Mechanisms underlying pattern generation in lobster stomatogastric ganglion as determined by selective inactivation of identified neurons. IV. Network properties of pyloric system

Abstract

The network properties of the pyloric system are investigated. The relative strengths of the synaptic interactions between all possible motor neuron pairs were measured from the neuronal cell bodies. Experiments were performed to determine the minimal subset of the pyloric neurons that could generate rhythmic activity due to network interactions alone. With the endogenously bursting anterior burster (AB) cell excluded from consideration, the minimum number of elements was 2. These 2 elements behaved as a classical half-center oscillator when their overall activity levels were appropriately adjusted.
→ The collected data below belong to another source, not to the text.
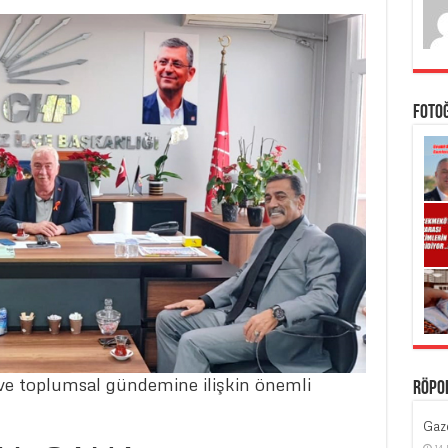
Foto
n ve toplumsal gündemine ilişkin önemli
Röpo
Gaze
14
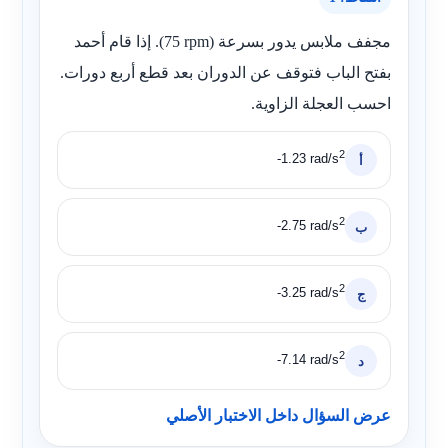
مجفف ملابس يدور بسرعة (
75 rpm
). إذا قام أحمد
بفتح الباب فتوقف عن الدوران بعد قطع أربع دورات.
احسب العجلة الزاوية.
2
-1.23 rad/s
أ
2
-2.75 rad/s
ب
2
-3.25 rad/s
ج
2
-7.14 rad/s
د
عرض السؤال داخل الاختبار الأصلي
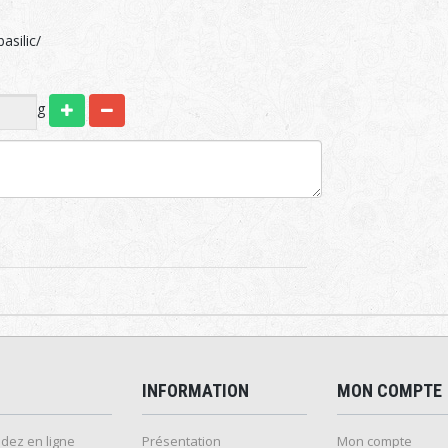
asilic/
g
INFORMATION
MON COMPTE
ez en ligne
Présentation
Mon compte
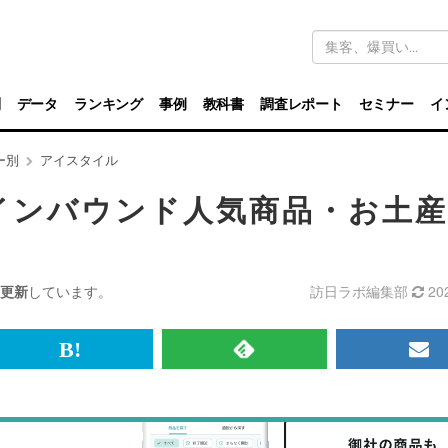
キ
ー
ワ
ー
ド
別
データ
ランキング
事例
教科書
調査レポート
セミナー
イ
検
索
ー別
アイスタイル
インバウンド人気商品・お土
更新
しています。
訪日ラボ編集部
20
br>
は
RSS
メ
て
で
ル
な
記
マ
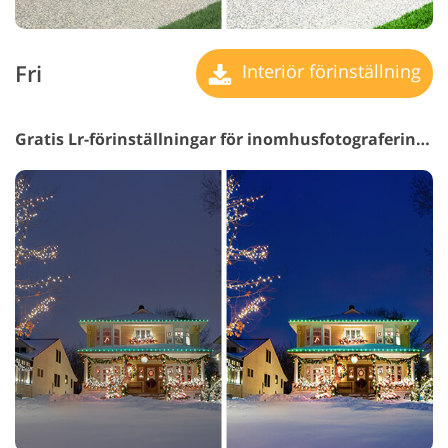
Fri
Interiör förinställning
Gratis Lr-förinställningar för inomhusfotografering #14 "Saturation"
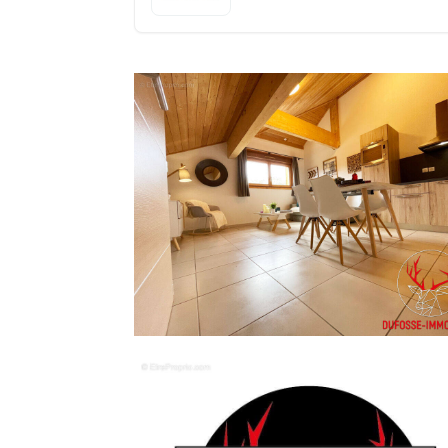
investissement locatif attractif. A proximité immédiate des pistes et des commerces, ce bien
saura séduire les amoureux du Dévoluy et des grands espaces
Immobilier Sébastien Dufossé [Coordonnée
en cours). Charges annuelles : 1050 euros.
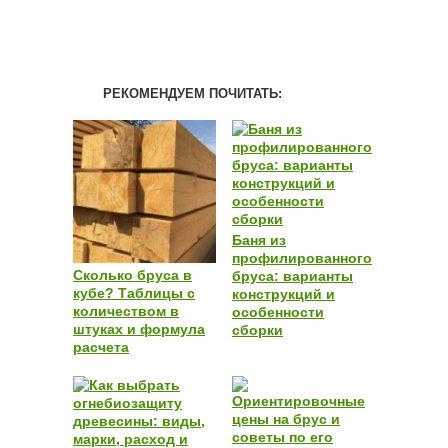
РЕКОМЕНДУЕМ ПОЧИТАТЬ:
Баня из
профилированного
Сколько бруса в
бруса: варианты
кубе? Таблицы с
конструкций и
количеством в
особенности
штуках и формула
сборки
расчета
Two cells in the commissural ganglia supply the pyloric system with rhythmic excitatory input phase locked to ongoing pyloric activity. The rhythmicity of that input is functionally irrelevant. The inputs can exert their effects on pyloric system activity through tonic firing. A qualitative explanation of 3 important aspects of the pyloric motor pattern is presented, based on the intrinsic properties of pyloric neurons and the systematic properties of the network they form. The existence of the pattern results from oscillatory membrane properties of the individual neurons in combination with the multiple reciprocally inhibitory interactions within the network. The phase relationships derive from the synaptic connectivity and depend on relative synaptic strengths, postinhibitory rebound, rebound delay and the kinetics of the plateau and bursting pacemaker-potential generation mechanisms. The overall pattern frequency is determined by the AB interneuron via its intrinsic oscillatory behavior and strong synapses with the rest of the pyloric neurons.